** Opening Exercise data block **

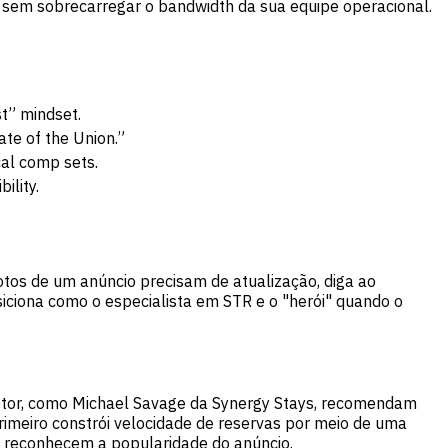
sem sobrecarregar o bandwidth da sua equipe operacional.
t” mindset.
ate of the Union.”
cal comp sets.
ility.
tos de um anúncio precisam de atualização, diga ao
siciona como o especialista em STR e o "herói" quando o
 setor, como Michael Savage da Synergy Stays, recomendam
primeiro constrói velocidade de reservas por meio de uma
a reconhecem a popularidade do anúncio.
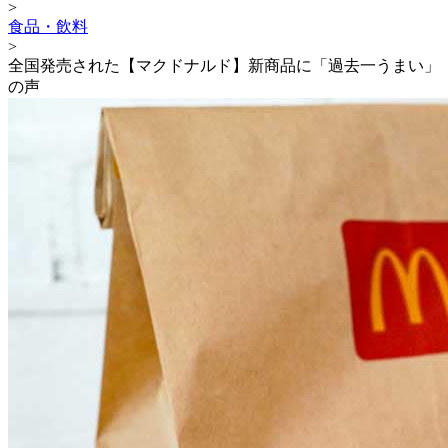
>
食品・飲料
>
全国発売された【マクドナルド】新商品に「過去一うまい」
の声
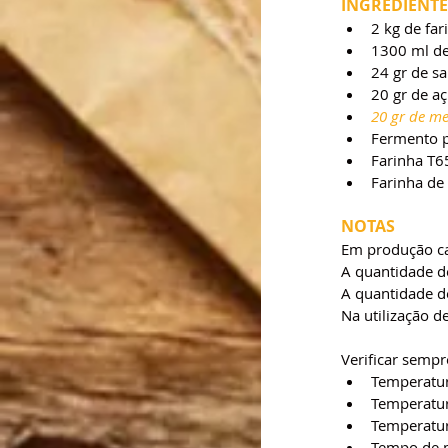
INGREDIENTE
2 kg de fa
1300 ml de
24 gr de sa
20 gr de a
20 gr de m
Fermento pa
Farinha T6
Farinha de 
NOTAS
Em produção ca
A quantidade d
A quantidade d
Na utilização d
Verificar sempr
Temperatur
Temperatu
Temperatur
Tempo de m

** Closing Exercise data block **
** Opening Exercise data block **

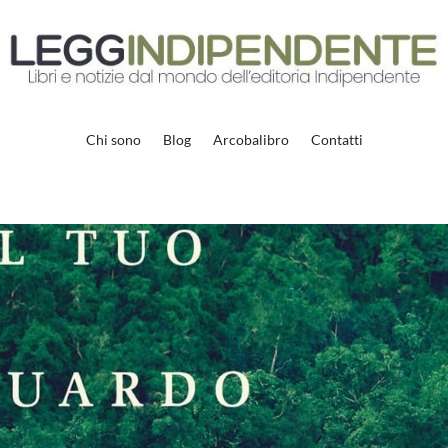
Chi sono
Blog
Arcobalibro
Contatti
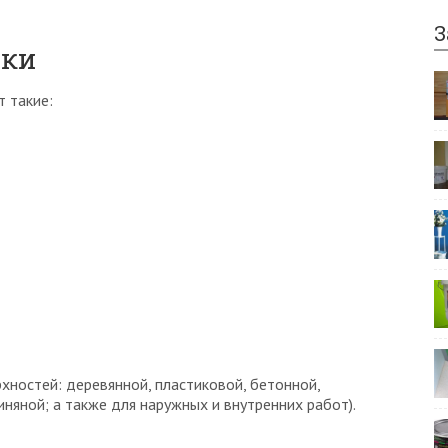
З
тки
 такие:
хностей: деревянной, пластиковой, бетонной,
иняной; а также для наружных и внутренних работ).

** Closing Exercise data block **

Problem requirements
Which lines above include the word "anúncio"? Return each one.

Solution
tos de um anúncio precisam de atualização, diga ao
a reconhecem a popularidade do anúncio.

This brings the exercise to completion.